I ask, where are the voices of those critics of his protest in response to those threats, or any of the following incidents:
- The murder of Terrence Crutcher by a police officer in Tulsa Oklahoma after his car broke down and he walked along a road with his hands in the air. Helicopter video of the incident captured conversations in the cockpit that describe the father of four and community college student as a "big bad dude."
- Daniel Harris, an unarmed deaf man who was using sign language was shot and killed outside of his home in Charlotte, N.C. by a state trooper when he did not pull over for a traffic stop until he arrived outside his home.

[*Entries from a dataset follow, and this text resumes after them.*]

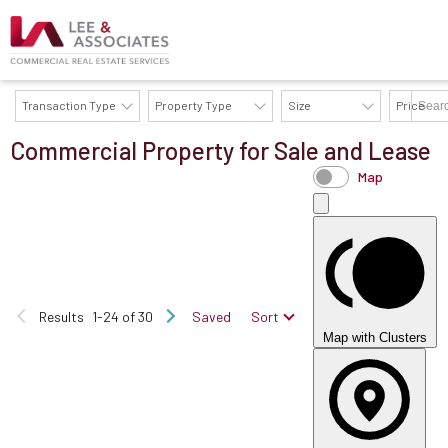
Transaction Type
Property Type
Size
Price
Commercial Property for Sale and Lease
AVAILABILITY DETAILS
Map
Results
1-24 of 30
Saved
Sort
Map with Clusters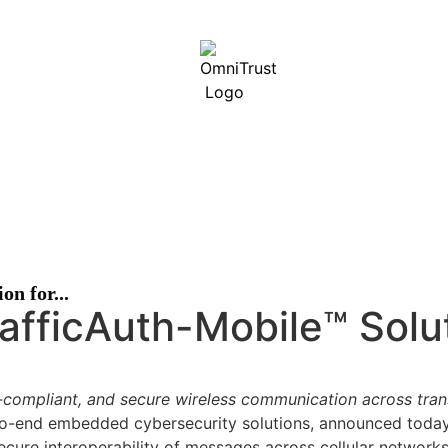
 Security Services (ISS) is now OmniTrust.
Read our CEO’s 
n for...
fficAuth-Mobile™ Solut
s-compliant, and secure wireless communication across tra
to-end embedded cybersecurity solutions, announced today t
cure interoperability of messages across cellular networks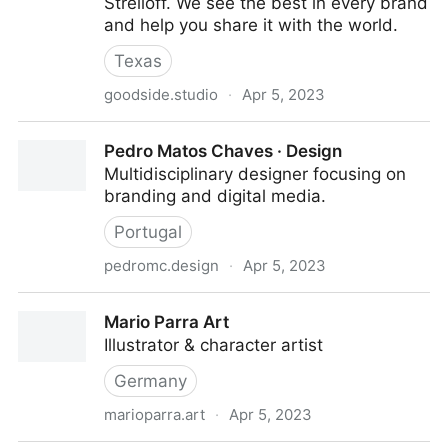
Strelioff. We see the best in every brand
and help you share it with the world.
Texas
goodside.studio
·
Apr 5, 2023
Goodside → A full-service brand studio
Pedro Matos Chaves · Design
Multidisciplinary designer focusing on
branding and digital media.
Portugal
pedromc.design
·
Apr 5, 2023
Pedro Matos Chaves · Design
Mario Parra Art
Illustrator & character artist
Germany
marioparra.art
·
Apr 5, 2023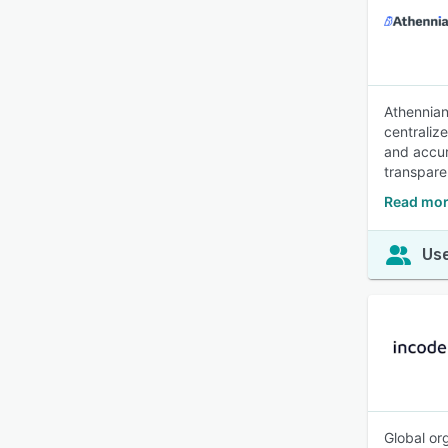
Athennian
centraliz
and accur
transpare
Read mor
Use
Global or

- Tuesday yet again in Charlotte police fatally shot a Black man who they claim was armed as they searched for someone else, sparking violent protests that injured more than 12 officers. Witnesses said Keith Lamont Scott, who was disabled, was unarmed.
We in the northern parts of the country are not immune. In a recent report citing disproportionate stops of Black men by Boston police, the Massachusetts Supreme Judicial Court declared that Black males may have a legitimate reason to flee from police officers:
"Such an individual, when approached by the police, might just as easily be motivated by the desire to avoid the recurring indignity of being racially profiled as by the desire to hide criminal activity," the Massachusetts Supreme Judicial Court wrote in an opinion made public Tuesday. "Rather, the finding that black males in Boston are disproportionately and repeatedly targeted...suggests a reason for flight totally unrelated to consciousness of guilt."
It seems the list of things you cannot do safely in as a Black or Brown person in America grows daily. One seemingly cannot go to Bible study in one's church, or sit in the car at a gas station and listen to music, or have a disability, or work with those who have a diagnosed medical condition such as autism with out fear losing one's life.
On a daily basis, we see that if you are Black in America it seems that you are damned if you do, and damned if you don't. If you protest and speak out as actor and activist Jesse Williams and Colin Kaepernick have so eloquently done, then you are vilified in the press as well as on social media. If you take to the streets in protest - as happened in Charlotte this week - that understandably turn heated with pent up emotions then you are blamed for causing a riot and civil unrest.
Addressing the controversy surrounding his peaceful protest, and recent death threats against him, Kaepernick told reporters:
"There's a lot of racism disguised as patriotism in this country. And people don't like to address that. And they don't like to address what the root of this protest is."
In the end the silence from those who would blame Colin Kaepernick for raising questions about inclusion and justice in this nation is as telling as it is deafening.